Advertisement

* Keith Reemtsma; Cross-Species Transplant Pioneer

Share

Keith Reemtsma, 74, a pioneer in cross-species organ transplants. In 1964, Reemtsma made medical history when he transplanted a kidney from a chimpanzee to a woman, who lived with it for nine months. Also expert in many kinds of human-to-human organ transplants, Reemtsma for 23 years was chairman of the department of surgery at New York’s Columbia Presbyterian Medical Center, where he helped establish a heart transplant center. Considered the father of still-undeveloped cross-species technique known as xenotransplantation, Reemtsma in 1963 and 1964 placed chimpanzee kidneys in six people in the first of such experimental operations. Five died of infections eight to 63 days after the surgery. The nine-month survival of the one patient, who also died of infections, provided hope that such transplants might eventually have long-lasting success. Born in Madera, Calif., Reemtsma grew up on a Navajo reservation where his father was a Presbyterian minister.

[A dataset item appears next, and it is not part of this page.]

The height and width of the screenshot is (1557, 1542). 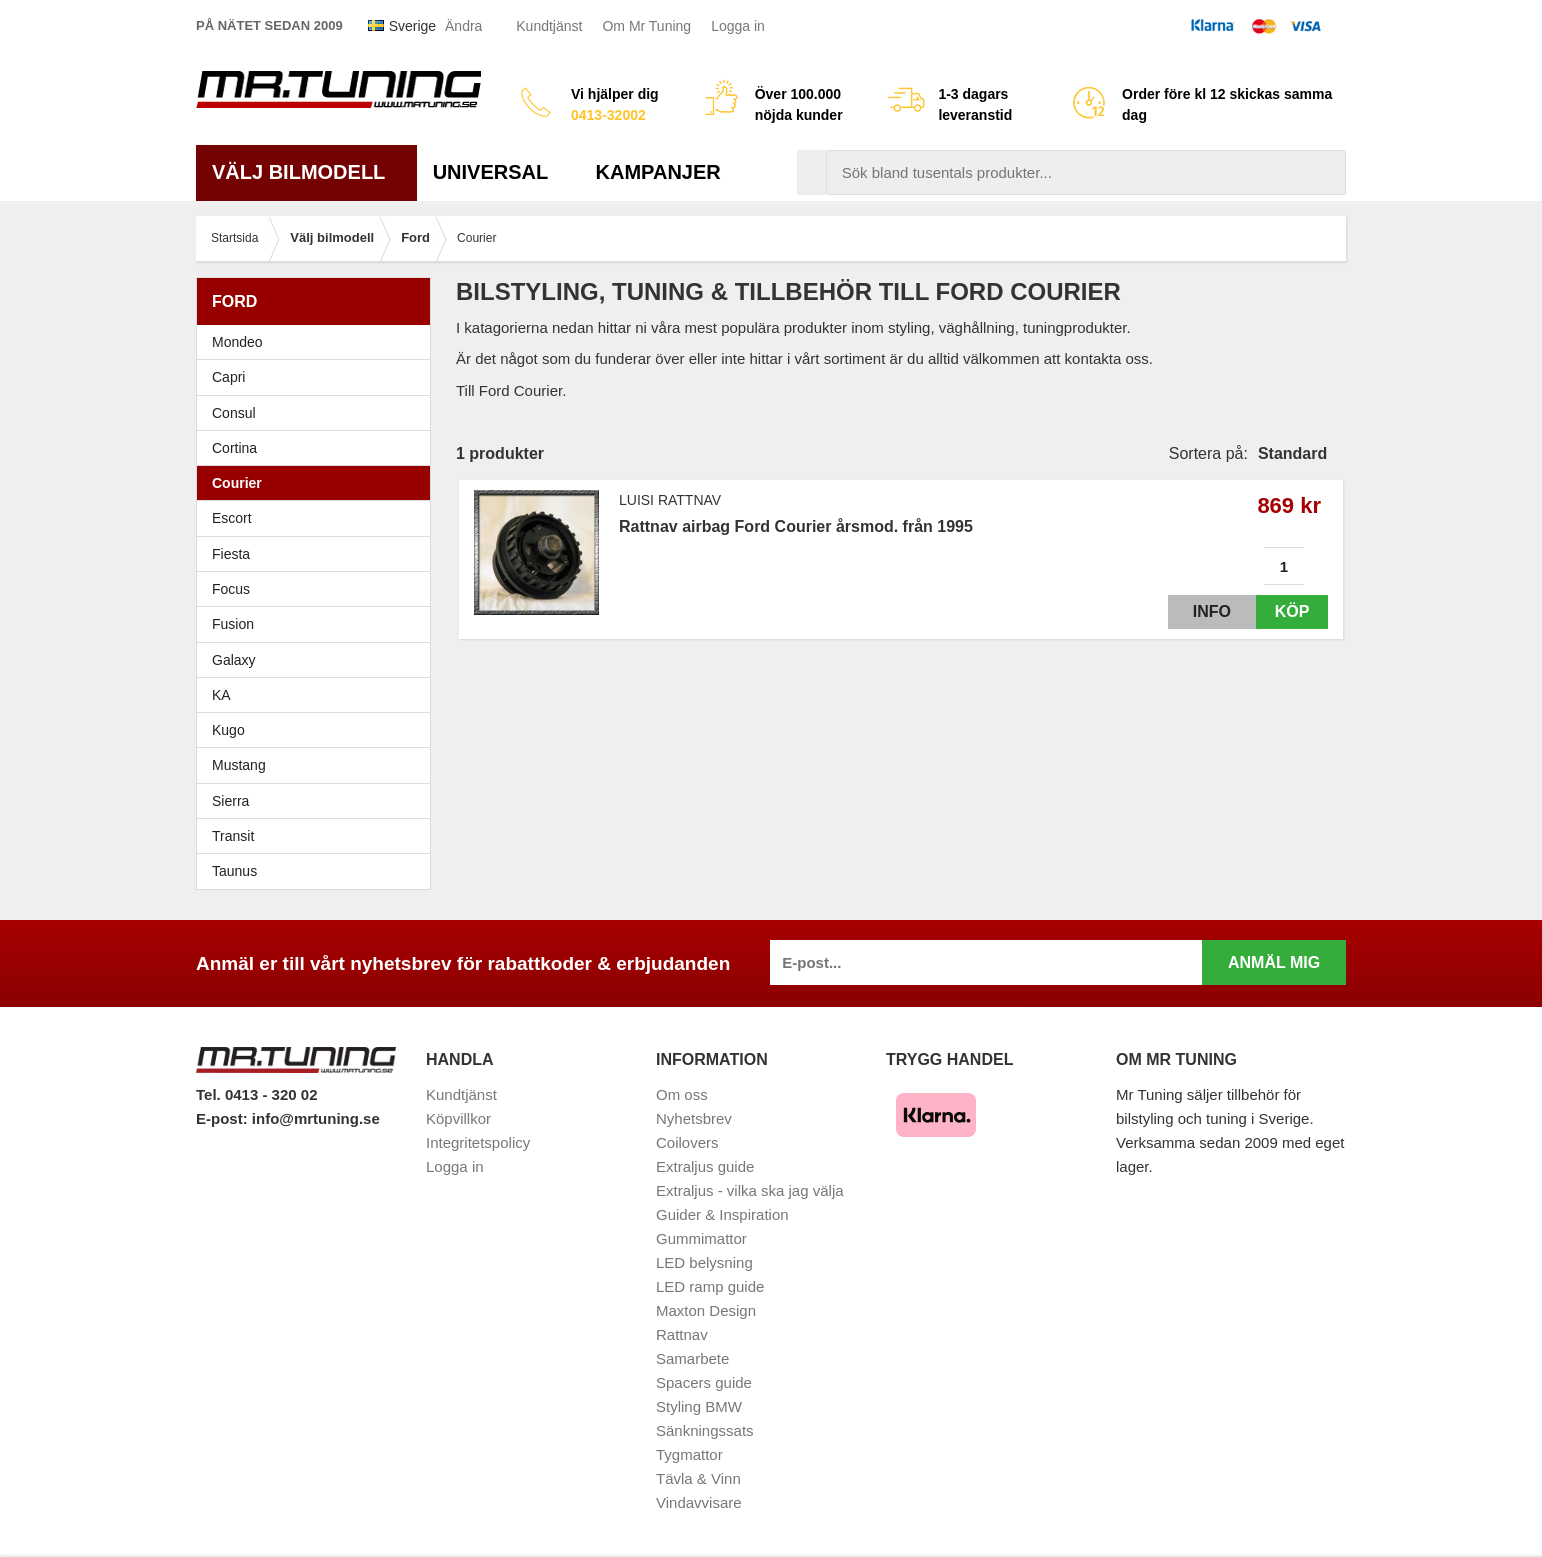 I want to click on Om oss, so click(x=682, y=1096).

The doctor graduated from Idaho State College in Pocatello and earned his medical degree at the University of Pennsylvania. He served in the Navy and Marine Corps during the Korean War, and his family considered him the model for Alan Alda’s Dr. Hawkeye Pierce in the television series “MASH.” Reemtsma was chairman of the department of surgery at the University of Utah before Columbia recruited him in 1971. On Friday in New York City.